Ingénieur que rien ne destinait à cette carrière de « passeur de mots », Gabriel Rebourcet part travailler en Finlande, apprend le finnois et se passionne pour la littérature de ce pays. Il découvre les langues finno-ougriennes en même temps. Sa passion emporte tout sur son passage, et il dévoue tout son temps libre à la traduction du Kalevala parue en 1991 chez Gallimard, dans la collection « L’aube des peuples ». Que nous en dit-il ?
La voix des hommes épouse le tragique, le lyrique et le magique : denses récits, profusion de mots, puissance du mal, beauté des voix, le Kalevala révèle la genèse et le génie de l’homme dans le monde.
Lisez, lisez à voix haute : voici l’oeuvre immense d’un petit peuple.

Et en effet, l’histoire du barde Väinämöinen, magicien qui joue d’un instrument traditionnel, le kantele, et qui est lié à la tradition chamanique des peuples du Nord, nous entraîne dans des contrées peu familières. Le forgeron Ilmarinen occupe une place importante dans cette épopée, or l’on sait que les forgerons, alliant le fer et le feu, frayent avec les dieux… Petit extrait :
« mais où vas-tu, vieux Väinö,
par le large, enfant de la gane ? »

Väinö le vieux lui répond :
« je pars à la traque des oies
la traille des ailes diaprées,
je veux riper les becs baveux
aux goulets profonds du Saxon,
dans la plaine en roulis du large.

Anniki la belle nommée,
la fillette dit ces paroles :

« Je sais quand on me parle franc,
or je flaire un vilain jaseur !
Mon père allait d’autre manière,
naguère, mon parent de sang,
chasser sur les trousses des oies,
pour la traque des becquées rouges : »

Lorsqu’est paru le recueil de Pentti Holappa, en 1997, je n’ai pas été étonnée que ce soit le bouillant Gabriel qui l’ait traduit ! Ce poète finlandais qui écrit depuis 1950 devait figurer dans la collection « Poésie » de Gallimard, car les langues dites minoritaires se doivent d’être respectées et connues du grand public, il n’y a pas de raison à ce que l’on publie en majorité les anglo-saxons ! Merci à Gabriel Rebourcet ! Petit extrait :

Pentti Holappa : Les mots longs
Ainsi donc cependant que je m’avance par la plaine mon moi d’hier sommeille encore sur la paille et s’appuie à ton épaule. Revenu aujourd’hui, j’apprends à souffrir le doute, qui menace de sa destruction.

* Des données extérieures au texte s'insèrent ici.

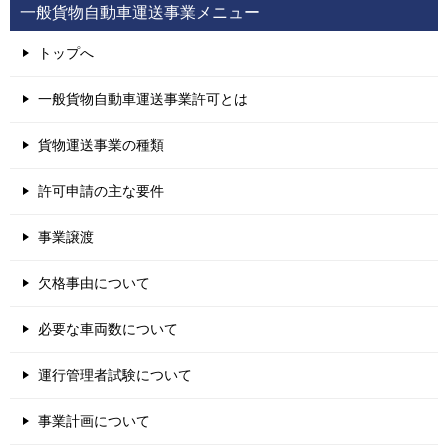
一般貨物自動車運送事業メニュー
トップへ
一般貨物自動車運送事業許可とは
貨物運送事業の種類
許可申請の主な要件
事業譲渡
欠格事由について
必要な車両数について
運行管理者試験について
事業計画について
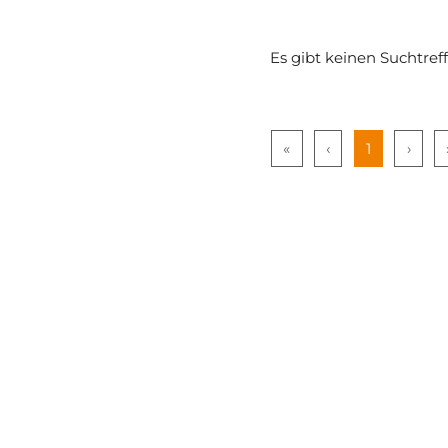
Es gibt keinen Suchtref
«
‹
1
›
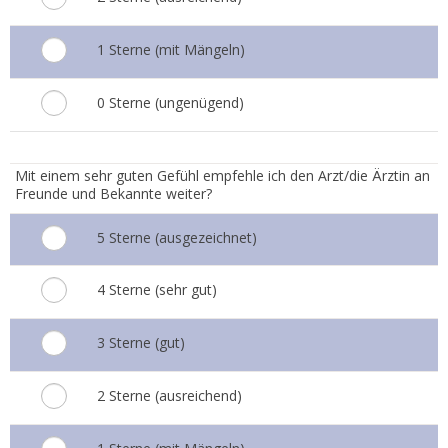
1 Sterne (mit Mängeln)
0 Sterne (ungenügend)
7.
Mit einem sehr guten Gefühl empfehle ich den Arzt/die Ärztin an
Freunde und Bekannte weiter?
5 Sterne (ausgezeichnet)
4 Sterne (sehr gut)
3 Sterne (gut)
2 Sterne (ausreichend)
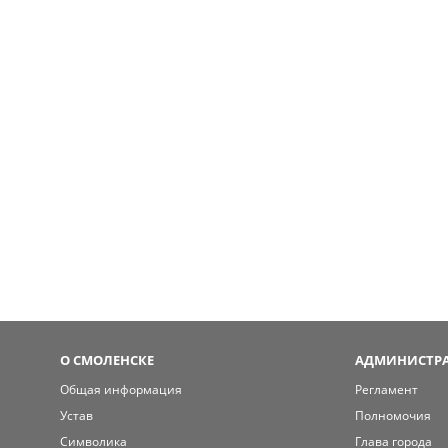
О СМОЛЕНСКЕ
АДМИНИСТРА
Общая информация
Регламент
Устав
Полномочия
Символика
Глава города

Je marche dans un paysage symbolique. Je vêts de mots l’angoisse que justifie
l’inévitable fuite et la mort incontournable, or les mots ne devraient pas nous vêtir mais le silence.

 

 

Passé minuit, ce soir-là en Arles, notre exaltation monta d’un cran, nous nous mîmes à parler du folklore finno-ougrien, de mes ancêtres chevauchant à cru les steppes d’Asie centrale, de toute cette tradition poétique si riche mais non traduite, dont il était tellement important de conserver des traces après l’uniformisation soviétique. J’avais appris, peu de temps auparavant, que l’usage des langues parlées parfois par 10 000 locuteurs seulement avait sauté une génération : c’étaient les grands-parents qui apprenaient aux petits-enfants à parler leur langue d’origine – mordve, yakoute, tchérémisse, vogoul, nenets, ostyak, etc. car leurs parents ne parlaient que le russe. Et c’est ainsi que – top là  ! – nous décidâmes de réaliser une anthologie de poésie sibérienne, dans notre état d’ivresse exalté.

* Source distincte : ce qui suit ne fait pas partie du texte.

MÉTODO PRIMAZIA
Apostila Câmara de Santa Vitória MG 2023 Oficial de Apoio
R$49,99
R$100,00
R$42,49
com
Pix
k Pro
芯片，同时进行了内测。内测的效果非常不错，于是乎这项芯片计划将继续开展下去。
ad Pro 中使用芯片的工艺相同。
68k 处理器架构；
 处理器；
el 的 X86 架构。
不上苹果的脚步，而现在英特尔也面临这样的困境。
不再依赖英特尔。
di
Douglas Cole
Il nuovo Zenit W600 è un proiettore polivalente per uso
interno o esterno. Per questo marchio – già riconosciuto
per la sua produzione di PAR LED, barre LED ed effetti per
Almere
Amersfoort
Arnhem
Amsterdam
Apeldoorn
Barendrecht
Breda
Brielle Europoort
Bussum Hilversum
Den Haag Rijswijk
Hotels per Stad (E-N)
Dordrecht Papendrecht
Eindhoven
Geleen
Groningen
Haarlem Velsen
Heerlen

Quelques temps après, chez un grand libraire parisien, voici ce que je trouve en rayon :

Chants ouraliens

Alors je me suis exclamée à voix haute : « Il l’a fait ! » et dans ma joie, j’ai acheté le volume. Hongroise d’origine, je suis fière d’appartenir à un peuple frère ou cousin de ces hommes, ouraliens et sibériens, aux traditions poétiques très anciennes. Il y a là des prières, des incantations pour guérir, des chants pour accompagner les noces ou les deuils, des poèmes mythiques et historiques… Tout ce fonds a été recueilli par des ethnologues qui sillonnaient les campagnes à la fin du XIXème siècle, comme le faisaient en Europe les poètes ou « folkloristes » pour préserver une culture menacée de disparition par l’industrialisation, la désertification ou les migrations de paysans vers les villes.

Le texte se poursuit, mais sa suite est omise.